▸ EXERCISE DIRECTIONS
Every record here needs to be retyped exactly.
── RECORDS SHOWN ──
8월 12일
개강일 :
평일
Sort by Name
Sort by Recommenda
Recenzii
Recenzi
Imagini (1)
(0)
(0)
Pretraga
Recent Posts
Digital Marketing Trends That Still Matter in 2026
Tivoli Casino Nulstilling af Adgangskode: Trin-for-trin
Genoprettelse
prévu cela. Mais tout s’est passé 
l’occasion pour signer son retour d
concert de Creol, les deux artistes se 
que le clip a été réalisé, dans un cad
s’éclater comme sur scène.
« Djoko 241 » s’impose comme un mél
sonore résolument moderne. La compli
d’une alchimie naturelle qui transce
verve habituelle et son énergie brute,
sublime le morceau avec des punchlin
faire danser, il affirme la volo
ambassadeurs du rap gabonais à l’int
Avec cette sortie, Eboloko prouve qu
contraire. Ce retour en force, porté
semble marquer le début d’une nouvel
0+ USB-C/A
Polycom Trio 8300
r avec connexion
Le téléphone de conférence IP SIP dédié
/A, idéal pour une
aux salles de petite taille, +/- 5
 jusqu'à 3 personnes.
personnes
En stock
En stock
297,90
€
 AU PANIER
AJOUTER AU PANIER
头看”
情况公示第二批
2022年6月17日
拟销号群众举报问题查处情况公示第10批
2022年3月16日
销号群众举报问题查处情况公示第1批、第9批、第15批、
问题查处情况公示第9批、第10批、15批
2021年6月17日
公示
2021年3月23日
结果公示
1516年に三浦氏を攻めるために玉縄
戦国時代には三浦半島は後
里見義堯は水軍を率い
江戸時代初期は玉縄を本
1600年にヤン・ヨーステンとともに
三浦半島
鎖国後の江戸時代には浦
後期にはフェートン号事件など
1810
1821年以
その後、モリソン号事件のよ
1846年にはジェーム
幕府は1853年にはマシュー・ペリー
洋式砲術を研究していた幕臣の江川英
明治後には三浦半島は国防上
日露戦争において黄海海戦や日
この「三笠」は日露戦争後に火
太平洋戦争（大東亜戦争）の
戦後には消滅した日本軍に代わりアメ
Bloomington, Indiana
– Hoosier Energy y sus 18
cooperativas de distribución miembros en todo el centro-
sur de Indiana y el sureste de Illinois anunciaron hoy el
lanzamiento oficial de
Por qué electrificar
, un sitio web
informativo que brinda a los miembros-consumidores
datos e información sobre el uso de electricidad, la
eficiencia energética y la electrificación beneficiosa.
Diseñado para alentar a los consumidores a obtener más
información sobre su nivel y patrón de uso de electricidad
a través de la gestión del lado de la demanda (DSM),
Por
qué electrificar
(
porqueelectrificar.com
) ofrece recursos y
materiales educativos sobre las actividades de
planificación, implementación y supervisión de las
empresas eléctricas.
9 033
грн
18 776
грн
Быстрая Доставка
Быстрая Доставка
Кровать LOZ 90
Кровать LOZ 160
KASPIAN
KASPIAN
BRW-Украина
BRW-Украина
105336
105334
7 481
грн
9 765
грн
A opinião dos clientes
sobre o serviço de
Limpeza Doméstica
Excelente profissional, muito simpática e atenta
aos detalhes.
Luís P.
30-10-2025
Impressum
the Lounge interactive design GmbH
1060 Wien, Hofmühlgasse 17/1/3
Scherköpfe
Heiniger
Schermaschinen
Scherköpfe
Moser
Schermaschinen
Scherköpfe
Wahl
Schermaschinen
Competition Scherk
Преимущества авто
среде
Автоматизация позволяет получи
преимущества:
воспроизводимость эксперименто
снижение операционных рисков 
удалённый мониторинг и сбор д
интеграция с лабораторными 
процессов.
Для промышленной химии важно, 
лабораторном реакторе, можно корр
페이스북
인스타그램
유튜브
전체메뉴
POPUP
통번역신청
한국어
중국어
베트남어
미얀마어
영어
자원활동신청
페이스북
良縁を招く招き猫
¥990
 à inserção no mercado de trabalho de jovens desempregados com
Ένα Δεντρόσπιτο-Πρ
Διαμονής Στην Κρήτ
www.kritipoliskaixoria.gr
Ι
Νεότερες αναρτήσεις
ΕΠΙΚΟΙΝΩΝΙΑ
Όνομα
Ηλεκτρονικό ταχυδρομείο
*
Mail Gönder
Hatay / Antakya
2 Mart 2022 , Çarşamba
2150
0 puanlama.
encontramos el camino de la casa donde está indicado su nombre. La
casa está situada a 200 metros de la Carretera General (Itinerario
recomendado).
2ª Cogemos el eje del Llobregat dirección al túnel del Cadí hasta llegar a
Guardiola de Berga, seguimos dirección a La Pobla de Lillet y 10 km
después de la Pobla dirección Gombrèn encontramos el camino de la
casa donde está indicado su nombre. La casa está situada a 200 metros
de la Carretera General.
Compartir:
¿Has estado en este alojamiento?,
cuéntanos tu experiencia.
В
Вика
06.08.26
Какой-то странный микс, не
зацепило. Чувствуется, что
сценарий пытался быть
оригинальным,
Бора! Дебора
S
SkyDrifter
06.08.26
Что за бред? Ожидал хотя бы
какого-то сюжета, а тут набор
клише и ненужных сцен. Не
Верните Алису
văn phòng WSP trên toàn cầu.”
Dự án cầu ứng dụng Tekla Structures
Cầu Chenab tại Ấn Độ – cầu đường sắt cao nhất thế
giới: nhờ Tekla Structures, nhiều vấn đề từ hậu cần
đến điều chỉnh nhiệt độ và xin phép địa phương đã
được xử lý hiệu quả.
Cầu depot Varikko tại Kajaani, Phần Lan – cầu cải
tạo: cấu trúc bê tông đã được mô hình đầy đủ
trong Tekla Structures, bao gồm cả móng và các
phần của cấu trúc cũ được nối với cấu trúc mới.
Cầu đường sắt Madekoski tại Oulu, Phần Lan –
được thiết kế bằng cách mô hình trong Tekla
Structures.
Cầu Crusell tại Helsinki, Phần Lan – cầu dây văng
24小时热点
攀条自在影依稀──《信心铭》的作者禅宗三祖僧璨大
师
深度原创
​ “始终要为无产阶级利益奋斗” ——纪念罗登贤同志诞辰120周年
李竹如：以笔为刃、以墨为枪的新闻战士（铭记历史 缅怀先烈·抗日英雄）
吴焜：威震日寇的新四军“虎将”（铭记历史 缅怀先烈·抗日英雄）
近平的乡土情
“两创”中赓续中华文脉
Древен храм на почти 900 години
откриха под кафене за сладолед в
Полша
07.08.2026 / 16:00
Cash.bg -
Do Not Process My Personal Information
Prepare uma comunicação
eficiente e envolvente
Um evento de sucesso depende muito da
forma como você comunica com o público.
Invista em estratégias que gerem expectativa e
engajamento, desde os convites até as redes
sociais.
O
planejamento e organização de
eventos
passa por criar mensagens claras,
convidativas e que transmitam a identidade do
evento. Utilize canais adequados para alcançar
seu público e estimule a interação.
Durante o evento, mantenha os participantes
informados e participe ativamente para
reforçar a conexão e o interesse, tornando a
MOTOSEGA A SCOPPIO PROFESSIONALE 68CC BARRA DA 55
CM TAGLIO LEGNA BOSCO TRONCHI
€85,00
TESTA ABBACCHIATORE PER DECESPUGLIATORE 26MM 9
───
▸ PROBLEM SOLUTION
8월 12일
개강일 :
평일
Sort by Name
Sort by Recommenda
Recenzii
Recenzi
Imagini (1)
(0)
(0)
Pretraga
Recent Posts
Digital Marketing Trends That Still Matter in 2026
Tivoli Casino Nulstilling af Adgangskode: Trin-for-trin
Genoprettelse
prévu cela. Mais tout s’est passé 
l’occasion pour signer son retour d
concert de Creol, les deux artistes se 
que le clip a été réalisé, dans un cad
s’éclater comme sur scène.
« Djoko 241 » s’impose comme un mél
sonore résolument moderne. La compli
d’une alchimie naturelle qui transce
verve habituelle et son énergie brute,
sublime le morceau avec des punchlin
faire danser, il affirme la volo
ambassadeurs du rap gabonais à l’int
Avec cette sortie, Eboloko prouve qu
contraire. Ce retour en force, porté
semble marquer le début d’une nouvel
0+ USB-C/A
Polycom Trio 8300
r avec connexion
Le téléphone de conférence IP SIP dédié
/A, idéal pour une
aux salles de petite taille, +/- 5
 jusqu'à 3 personnes.
personnes
En stock
En stock
297,90
€
 AU PANIER
AJOUTER AU PANIER
头看”
情况公示第二批
2022年6月17日
拟销号群众举报问题查处情况公示第10批
2022年3月16日
销号群众举报问题查处情况公示第1批、第9批、第15批、
问题查处情况公示第9批、第10批、15批
2021年6月17日
公示
2021年3月23日
结果公示
1516年に三浦氏を攻めるために玉縄
戦国時代には三浦半島は後
里見義堯は水軍を率い
江戸時代初期は玉縄を本
1600年にヤン・ヨーステンとともに
三浦半島
鎖国後の江戸時代には浦
後期にはフェートン号事件など
1810
1821年以
その後、モリソン号事件のよ
1846年にはジェーム
幕府は1853年にはマシュー・ペリー
洋式砲術を研究していた幕臣の江川英
明治後には三浦半島は国防上
日露戦争において黄海海戦や日
この「三笠」は日露戦争後に火
太平洋戦争（大東亜戦争）の
戦後には消滅した日本軍に代わりアメ
Bloomington, Indiana
– Hoosier Energy y sus 18
cooperativas de distribución miembros en todo el centro-
sur de Indiana y el sureste de Illinois anunciaron hoy el
lanzamiento oficial de
Por qué electrificar
, un sitio web
informativo que brinda a los miembros-consumidores
datos e información sobre el uso de electricidad, la
eficiencia energética y la electrificación beneficiosa.
Diseñado para alentar a los consumidores a obtener más
información sobre su nivel y patrón de uso de electricidad
a través de la gestión del lado de la demanda (DSM),
Por
qué electrificar
(
porqueelectrificar.com
) ofrece recursos y
materiales educativos sobre las actividades de
planificación, implementación y supervisión de las
empresas eléctricas.
9 033
грн
18 776
грн
Быстрая Доставка
Быстрая Доставка
Кровать LOZ 90
Кровать LOZ 160
KASPIAN
KASPIAN
BRW-Украина
BRW-Украина
105336
105334
7 481
грн
9 765
грн
A opinião dos clientes
sobre o serviço de
Limpeza Doméstica
Excelente profissional, muito simpática e atenta
aos detalhes.
Luís P.
30-10-2025
Impressum
the Lounge interactive design GmbH
1060 Wien, Hofmühlgasse 17/1/3
Scherköpfe
Heiniger
Schermaschinen
Scherköpfe
Moser
Schermaschinen
Scherköpfe
Wahl
Schermaschinen
Competition Scherk
Преимущества авто
среде
Автоматизация позволяет получи
преимущества:
воспроизводимость эксперименто
снижение операционных рисков 
удалённый мониторинг и сбор д
интеграция с лабораторными 
процессов.
Для промышленной химии важно, 
лабораторном реакторе, можно корр
페이스북
인스타그램
유튜브
전체메뉴
POPUP
통번역신청
한국어
중국어
베트남어
미얀마어
영어
자원활동신청
페이스북
良縁を招く招き猫
¥990
 à inserção no mercado de trabalho de jovens desempregados com
Ένα Δεντρόσπιτο-Πρ
Διαμονής Στην Κρήτ
www.kritipoliskaixoria.gr
Ι
Νεότερες αναρτήσεις
ΕΠΙΚΟΙΝΩΝΙΑ
Όνομα
Ηλεκτρονικό ταχυδρομείο
*
Mail Gönder
Hatay / Antakya
2 Mart 2022 , Çarşamba
2150
0 puanlama.
encontramos el camino de la casa donde está indicado su nombre. La
casa está situada a 200 metros de la Carretera General (Itinerario
recomendado).
2ª Cogemos el eje del Llobregat dirección al túnel del Cadí hasta llegar a
Guardiola de Berga, seguimos dirección a La Pobla de Lillet y 10 km
después de la Pobla dirección Gombrèn encontramos el camino de la
casa donde está indicado su nombre. La casa está situada a 200 metros
de la Carretera General.
Compartir:
¿Has estado en este alojamiento?,
cuéntanos tu experiencia.
В
Вика
06.08.26
Какой-то странный микс, не
зацепило. Чувствуется, что
сценарий пытался быть
оригинальным,
Бора! Дебора
S
SkyDrifter
06.08.26
Что за бред? Ожидал хотя бы
какого-то сюжета, а тут набор
клише и ненужных сцен. Не
Верните Алису
văn phòng WSP trên toàn cầu.”
Dự án cầu ứng dụng Tekla Structures
Cầu Chenab tại Ấn Độ – cầu đường sắt cao nhất thế
giới: nhờ Tekla Structures, nhiều vấn đề từ hậu cần
đến điều chỉnh nhiệt độ và xin phép địa phương đã
được xử lý hiệu quả.
Cầu depot Varikko tại Kajaani, Phần Lan – cầu cải
tạo: cấu trúc bê tông đã được mô hình đầy đủ
trong Tekla Structures, bao gồm cả móng và các
phần của cấu trúc cũ được nối với cấu trúc mới.
Cầu đường sắt Madekoski tại Oulu, Phần Lan –
được thiết kế bằng cách mô hình trong Tekla
Structures.
Cầu Crusell tại Helsinki, Phần Lan – cầu dây văng
24小时热点
攀条自在影依稀──《信心铭》的作者禅宗三祖僧璨大
师
深度原创
​ “始终要为无产阶级利益奋斗” ——纪念罗登贤同志诞辰120周年
李竹如：以笔为刃、以墨为枪的新闻战士（铭记历史 缅怀先烈·抗日英雄）
吴焜：威震日寇的新四军“虎将”（铭记历史 缅怀先烈·抗日英雄）
近平的乡土情
“两创”中赓续中华文脉
Древен храм на почти 900 години
откриха под кафене за сладолед в
Полша
07.08.2026 / 16:00
Cash.bg -
Do Not Process My Personal Information
Prepare uma comunicação
eficiente e envolvente
Um evento de sucesso depende muito da
forma como você comunica com o público.
Invista em estratégias que gerem expectativa e
engajamento, desde os convites até as redes
sociais.
O
planejamento e organização de
eventos
passa por criar mensagens claras,
convidativas e que transmitam a identidade do
evento. Utilize canais adequados para alcançar
seu público e estimule a interação.
Durante o evento, mantenha os participantes
informados e participe ativamente para
reforçar a conexão e o interesse, tornando a
MOTOSEGA A SCOPPIO PROFESSIONALE 68CC BARRA DA 55
CM TAGLIO LEGNA BOSCO TRONCHI
€85,00
TESTA ABBACCHIATORE PER DECESPUGLIATORE 26MM 9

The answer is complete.